A woman’s destroyed home in Aibonito, Puerto Rico, remains in shambles Oct. 11, 2017, three weeks after Hurricane Maria made landfall on the island. Mario Tama/Getty Images

It’s a depressing discovery, but it’s not the only way natural disasters widen the wealth gap between white people and people of color. The study also found that counties receiving the highest amounts of FEMA aid were more likely to suffer a greater wealth gap between races beyond the impact of the natural disaster itself.

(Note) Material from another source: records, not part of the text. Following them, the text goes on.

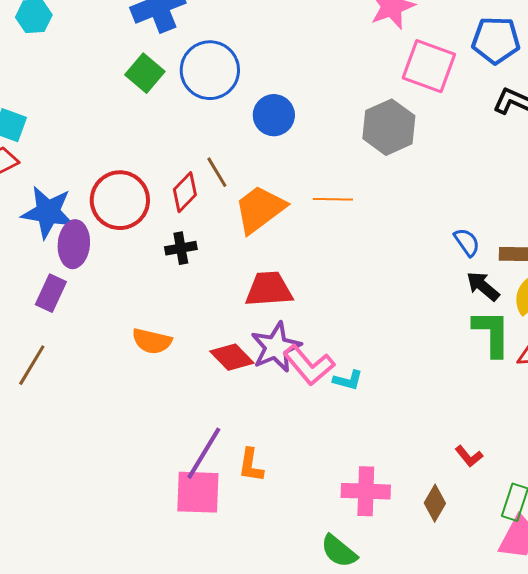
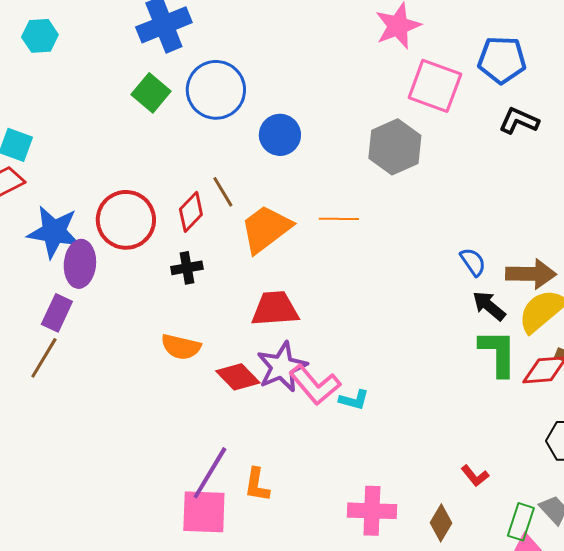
orange semicircle: (152, 341) -> (181, 347), moved
brown line: (32, 365) -> (44, 358), moved

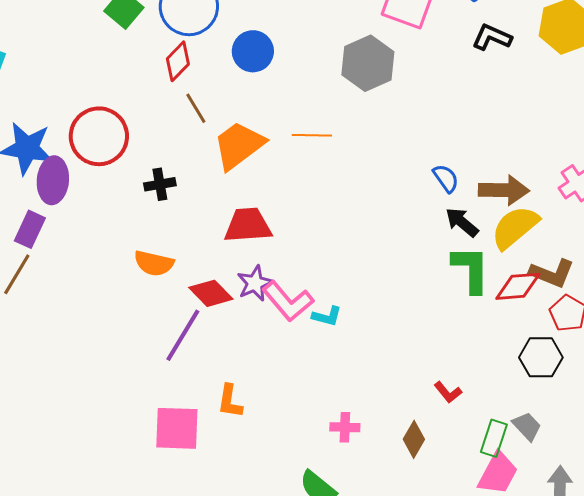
red diamond: (191, 212) -> (178, 61), moved
purple star: (282, 367) -> (255, 283), size x0.7
purple line: (210, 473) -> (183, 335), moved
pink cross: (372, 511) -> (345, 427), size x0.6

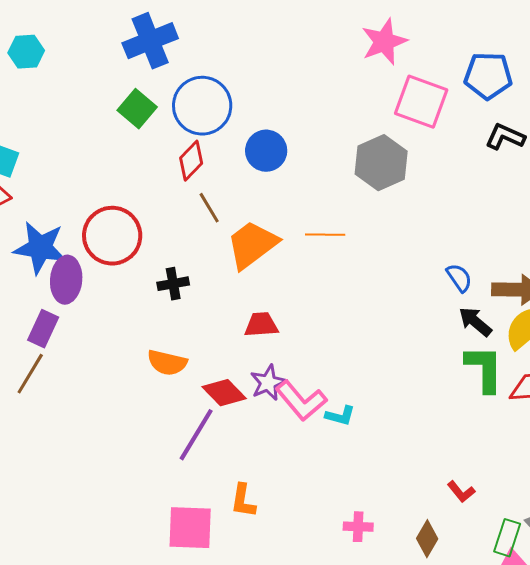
red trapezoid: (248, 225) -> (261, 325), size x0.7

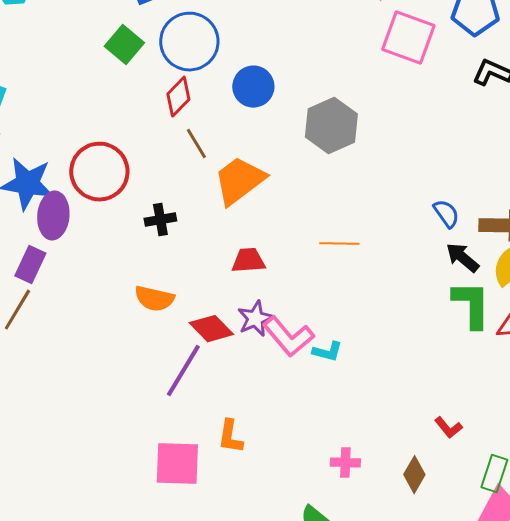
gray hexagon: (381, 163) -> (331, 126), moved
orange line: (325, 235) -> (339, 244), moved

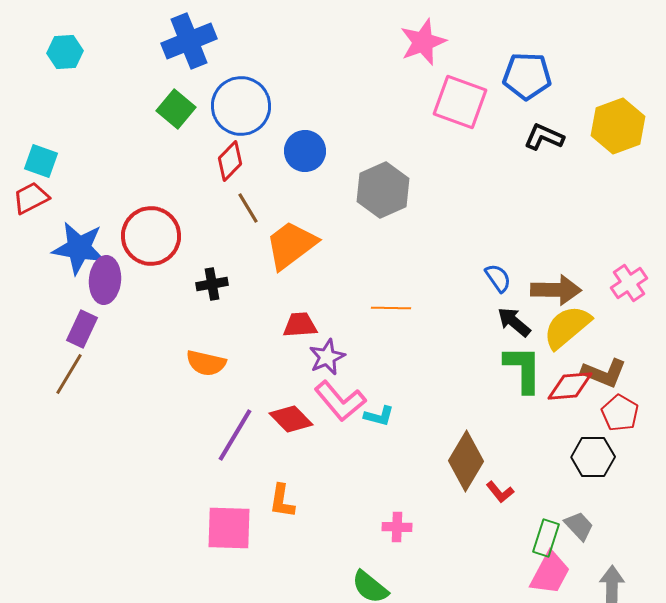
purple star: (255, 319) -> (327, 357), moved
red diamond: (211, 329) -> (291, 419), moved
brown diamond: (414, 475) -> (466, 461), moved, size x1.6

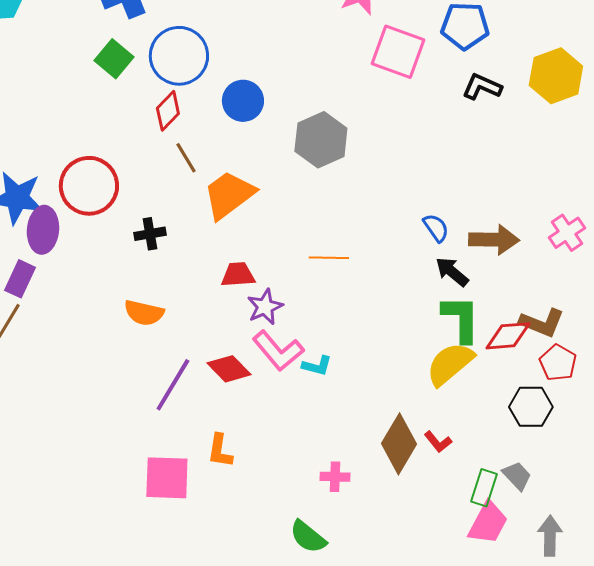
yellow semicircle: (567, 327) -> (450, 364), moved
brown diamond: (466, 461) -> (399, 444), moved

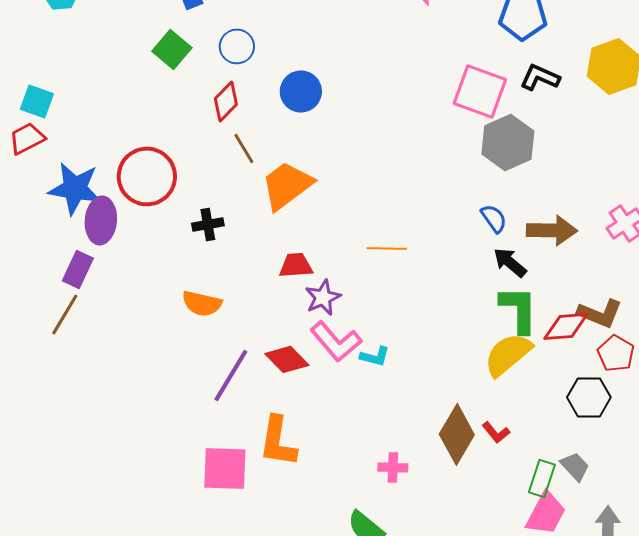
pink square: (398, 52) -> (480, 91), moved
blue circle: (179, 56) -> (237, 46), size x0.6
gray hexagon: (321, 140) -> (508, 142), moved
orange L-shape: (220, 451) -> (278, 441), size x1.5

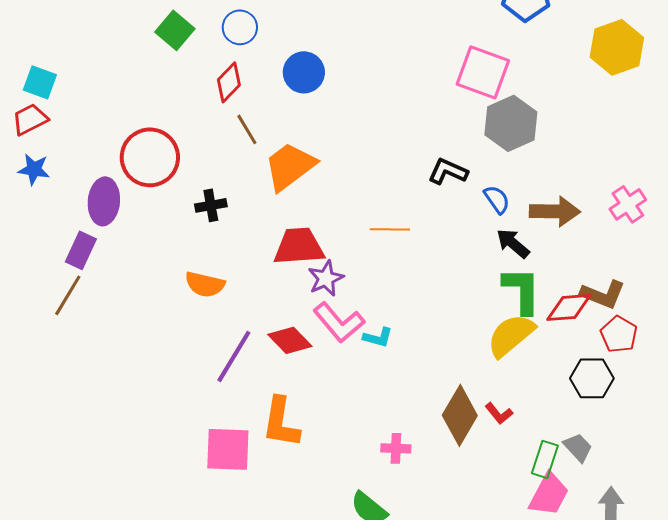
black L-shape: (540, 77) -> (448, 171), moved
blue star: (75, 188) -> (34, 169), moved, size x0.6
red trapezoid: (296, 265) -> (299, 246), size x1.5

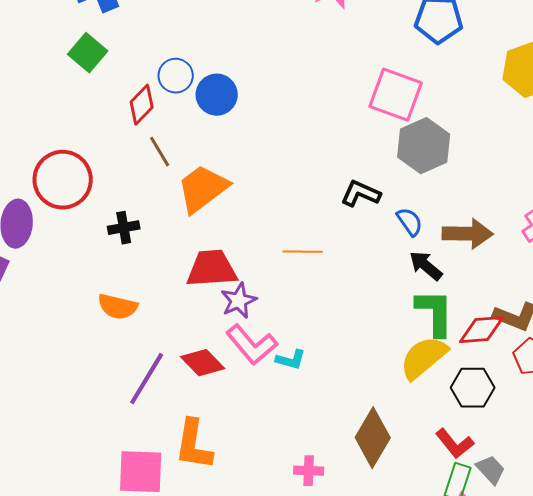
blue circle: (240, 27) -> (176, 76), moved
black hexagon: (592, 378) -> (473, 388), moved
red L-shape: (499, 413) -> (455, 444), moved, size x1.4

Here’s what that means: Black communities living in counties that received the most FEMA aid — $900 million from 1999 to 2013 — actually accumulated $82,000 less wealth on average than did black people living in counties that received only $1,000 in FEMA aid. The story is similar for Latinx and Asian individuals. It does sound a little counterintuitive — one would expect people living in areas receiving the most FEMA aid to also accumulate the most wealth from disaster recovery. However, that’s not the case.

A flag flies at half-staff Aug. 12 in Redding, California, amid the rubble of homes burned in the Carr Fire.
A flag flies at half-staff Aug. 12 in Redding, California, amid the rubble of homes burned in the Carr Fire. John Locher/AP

The truth is, researchers don’t know why this phenomenon exists. However, “based on previous work on disasters such as hurricanes Katrina and Harvey, we know FEMA aid is not equitably distributed across communities,” Junia Howell, one of the study’s authors and an assistant professor of sociology at the University of Pittsburg, said in a press release. This means, for instance, that some residents living in a community with high amounts of FEMA aid will have a better chance at rebuilding heir homes and recovering lost property value. Sadly, others will lose out.

“When certain areas receive more redevelopment aid and those neighborhoods also are primarily white, racial inequality is going to be amplified,” Howell said.

The conclusion is clear: Natural disasters only make income inequality worse for people of color. But knowing this also means we have an opportunity to counter this sad reality in future disaster recovery missions.

“The good news is that if we develop more equitable approaches to disaster recovery, we can not only better tackle that problem but also help build a more just and resilient society,” Howell and Elliott said.